La Rencontre
sur Terre
Le chapitre entier, au bord de l'eau réelle.
Le Lac
C'est un vrai matin. Le premier depuis longtemps. Pas l'entre-deux, pas le lac noir qui ne reflète rien — un lac véritable, gris et froid, une vraie brume qui se lève, de vraies pierres sous les pieds. Le monde a repris son poids.
L'Arrivée
Et Mada s'avance sur les pierres, et la brume, autour de lui, recule.

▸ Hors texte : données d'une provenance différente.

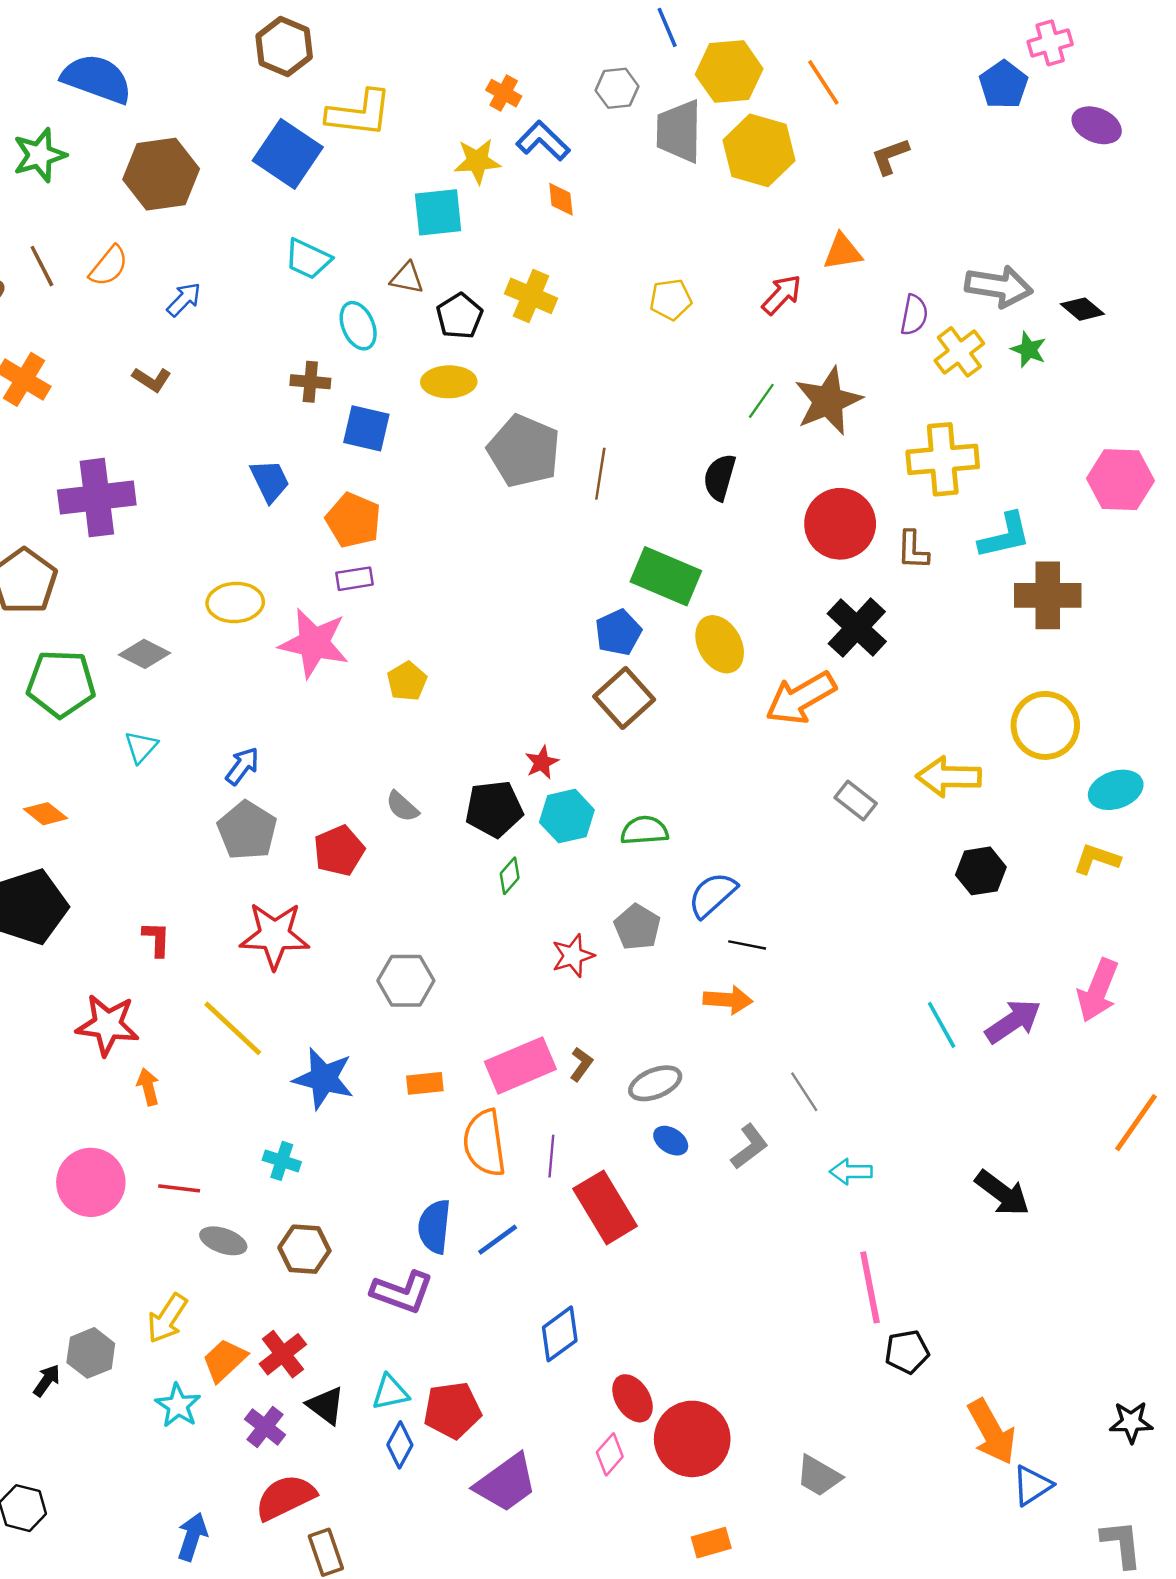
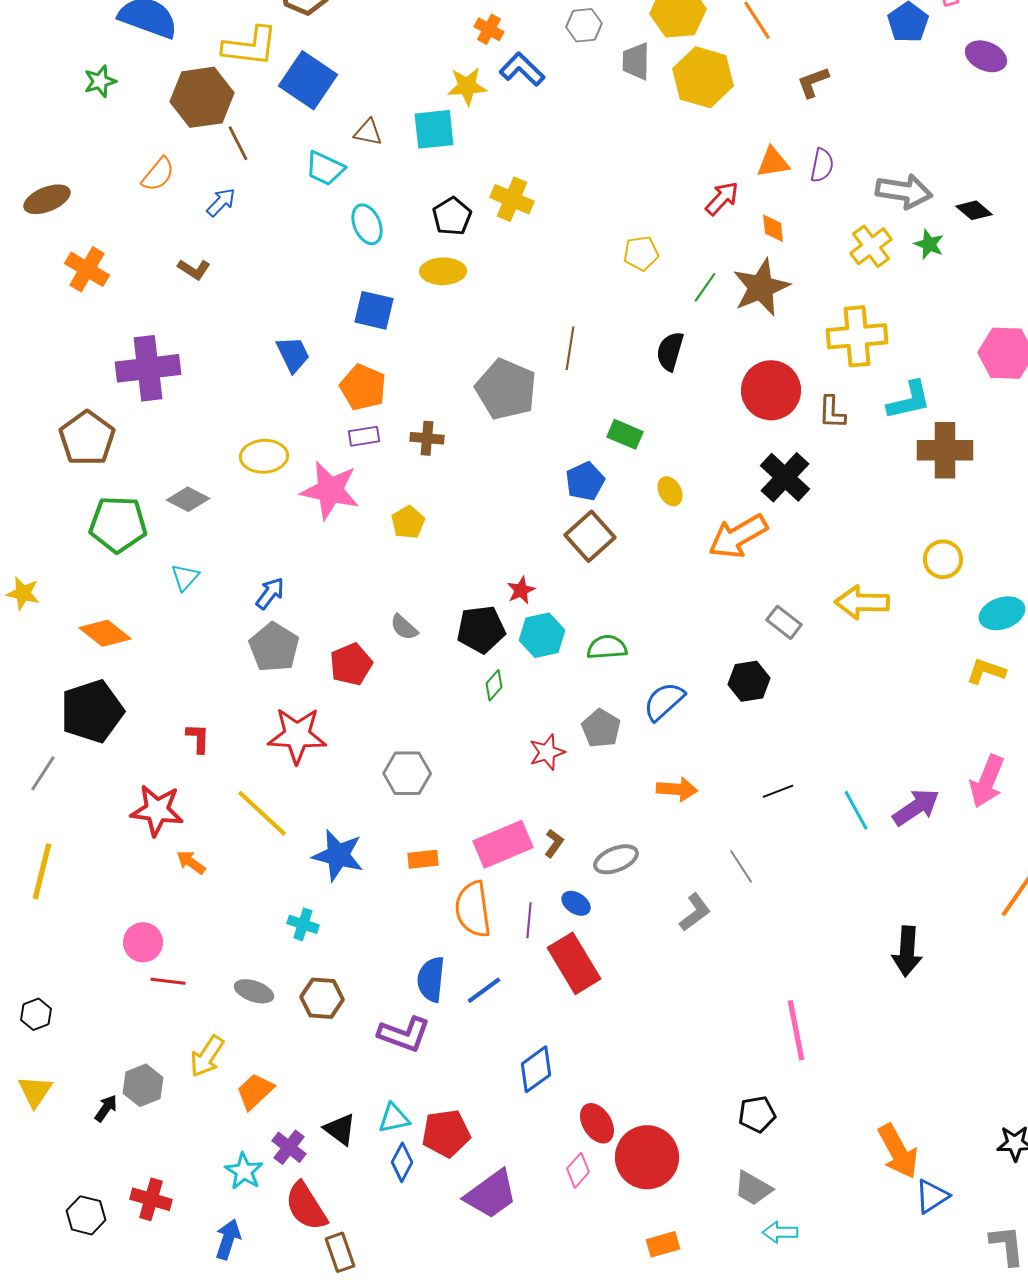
yellow L-shape: (359, 113) -> (250, 46), moved
gray trapezoid: (679, 131) -> (636, 61), size x0.7
green star: (40, 155) -> (100, 81), size x0.7
orange diamond: (561, 199) -> (773, 228), moved
brown line: (42, 266) -> (238, 143), moved
brown triangle: (407, 278) -> (368, 132), moved
yellow pentagon: (671, 299) -> (641, 253), moved
purple semicircle: (914, 315) -> (822, 165), moved
brown cross: (310, 382) -> (427, 438), moved
gray pentagon: (524, 451) -> (506, 389), moved
green rectangle: (666, 576) -> (625, 434), size x0.6
yellow ellipse: (720, 644) -> (670, 491), size x0.6
yellow circle: (1045, 725) -> (943, 559), size x0.7
orange diamond: (45, 814) -> (105, 633), size x1.4
black hexagon: (981, 871) -> (749, 681), moved
black line: (747, 945) -> (778, 791), moved, turned -32
orange arrow: (148, 1087) -> (191, 862), turned -40
blue ellipse: (671, 1141) -> (576, 903), moved
cyan arrow: (851, 1172) -> (780, 1232), moved
pink circle: (91, 1182) -> (143, 942), size x0.7
red line: (179, 1188) -> (168, 981), moved
black arrow: (1002, 1193) -> (907, 951), turned 57
black pentagon: (907, 1352) -> (757, 1114), moved
red cross: (283, 1354) -> (151, 1199), moved, turned -36
cyan star: (178, 1405) -> (244, 1171), moved
red semicircle: (285, 1497) -> (306, 1206), turned -96

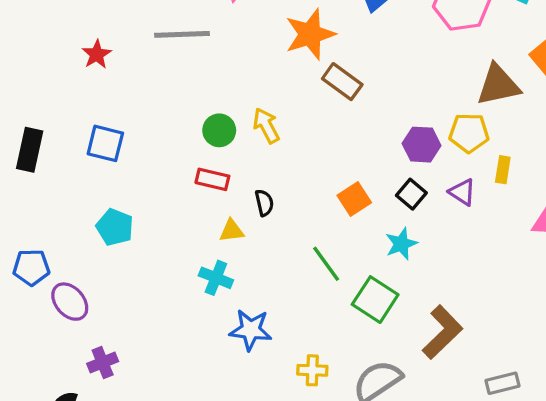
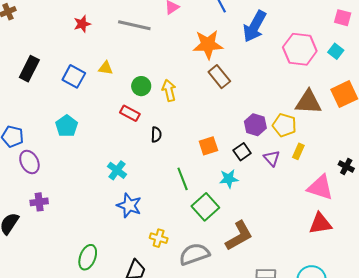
yellow triangle: (232, 231) -> (106, 68), moved

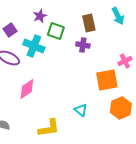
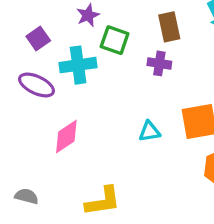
cyan cross: (34, 46) -> (78, 65), turned -30
cyan triangle: (81, 110) -> (149, 131), moved, turned -48

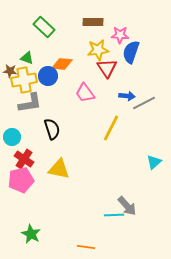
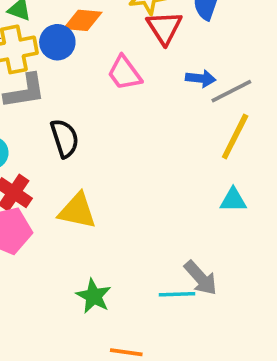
yellow line: (111, 128) -> (235, 136), moved
cyan triangle: (154, 162) -> (233, 200), moved, turned 42
green star: (31, 234) -> (94, 296), moved

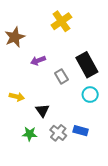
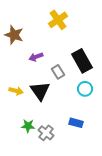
brown star: (15, 37) -> (14, 35), turned -30
black triangle: (42, 110) -> (40, 91), moved, size x1.5
gray cross: (58, 133) -> (46, 133), moved

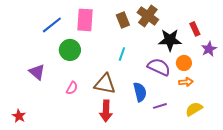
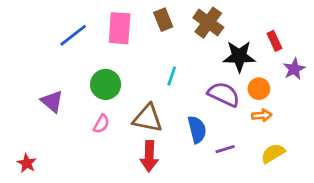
brown rectangle: (123, 20) -> (163, 20), moved
green circle: (70, 50) -> (106, 84), moved

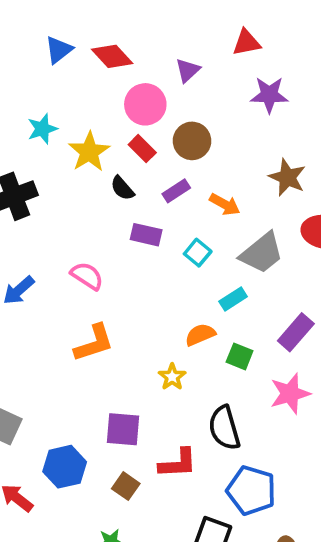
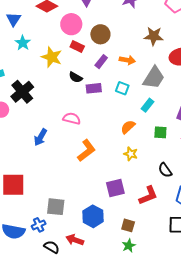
blue triangle: (59, 50) -> (14, 19), moved
cyan star: (42, 129) -> (23, 43), moved
black semicircle: (122, 188) -> (76, 77), moved
orange semicircle: (200, 335) -> (128, 127), moved
black semicircle: (224, 428) -> (165, 170), size x0.7
brown square: (126, 486) -> (128, 225), moved

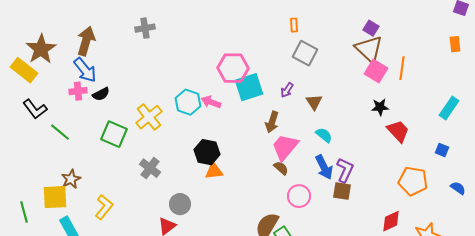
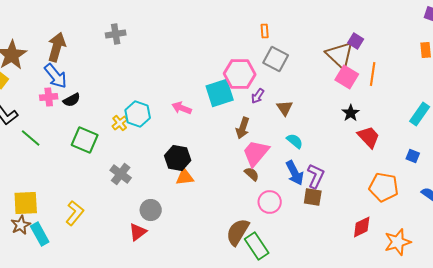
purple square: (371, 28) -> (356, 41), moved
pink hexagon: (233, 68) -> (240, 74), moved
cyan hexagon: (188, 102) -> (138, 114), moved
black star: (380, 107) -> (351, 113), turned -30
yellow cross: (149, 117) -> (120, 123), size x0.6
brown star: (71, 179) -> (21, 225), moved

Car il n'est plus le garçon agenouillé du premier matin. Il a traversé. Quelque chose, en lui, a pris en splendeur. Ses scars géométriques — sur les bras, sur la tempe, l'heptagramme au creux de l'épaule — luisent d'un or sourd, comme des braises sous la peau. Ses tresses semblent plus lourdes, plus vivantes. Dans son regard brûle une fierté ancienne, presque dangereuse : une puissance retenue à un cheveu de se déployer, un sang de guerrier venu d'avant les guerriers. Quand il respire, l'air autour de lui tremble un peu.
L'Homme du Lac
L'homme l'attend, assis sur une pierre. Grand, mince, la trentaine ; cheveux châtain-blond mêlés de sombre et de bleu ; les yeux bleus semés de vert autour d'une grande pupille brune. L'homme du lac. En chair, cette fois.
Le Miroir
Il lève les yeux. Et — Mada le remarque sans comprendre — quand lui-même serre la mâchoire, l'homme serre la sienne. Quand sa colère monte, une ombre identique passe sur le visage de l'autre. Comme un reflet d'une seconde en retard.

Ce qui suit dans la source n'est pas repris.